僕が研究しているのは、例えば仮名の散らし書きの構図について。散らし書きとは平安時代に生起した仮名文字のレイアウトのことで、所謂、日本的な「間(ま)」を生かした空間表現が特徴です。この空間構成を紐解くのに、美術の構図論や視覚心理学、中世の芸術論など様々な切り口で迫ることができます。
書は、日本語学、漢文、和歌などの言語表現、美術や音楽などの芸術表現、国語や芸術教育とも関わります。
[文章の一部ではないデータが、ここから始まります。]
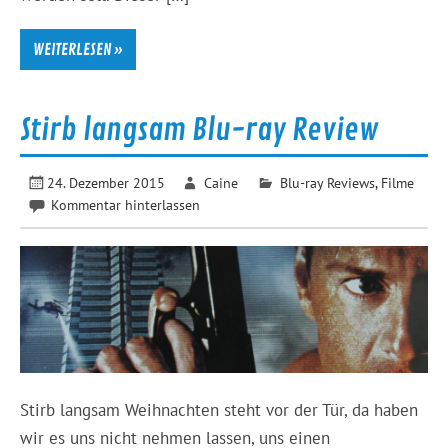
WEITERLESEN »
Stirb langsam Blu-ray Review
24. Dezember 2015
Caine
Blu-ray Reviews
,
Filme
Kommentar hinterlassen
Stirb langsam Weihnachten steht vor der Tür, da haben
wir es uns nicht nehmen lassen, uns einen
研究や表現、教育にあたって様々な領域の視点を生かすことができて非常に面白い分野です。
制作研究にあたって、身体感覚や美的感覚を磨くこと、日本の美や文化に触れられることも書の魅力です。

研究の魅力

「書道Ⅰ・Ⅱ」では、楷書・行書・草書・篆書・隷書・仮名の各書体の基本的な古典を学びます。
「書道Ⅲ・Ⅳ」では、仮名の専門的な学習をおこない、半切表現や散らし書きの構成なども学びます。
文字の歴史や文化について、文字造形の特徴や紙や装丁の製法など、書美にまつわる様々な視点から実技による体験を通した知識を習得します。
「書道科指導法Ⅰ・Ⅱ」では、公立高等学校芸術科教諭としての現場経験や国立大学教育学部で教員養成に従事してきた経験を元に、スモールステップとグループワークを活用しながら授業作りを丁寧に学びます。
「演習Ⅰ・Ⅱ」では、卒業制作展に向けて、各自の個性を生かした作品作りを学習します。

紹介したい一冊李禹煥(1998)『李禹煥 全版画 1970-1998』,中央公論美術出版.

静かに冴えた空間と造形の響きが感性と理知を刺激します。センスと思索が磨かれる一冊。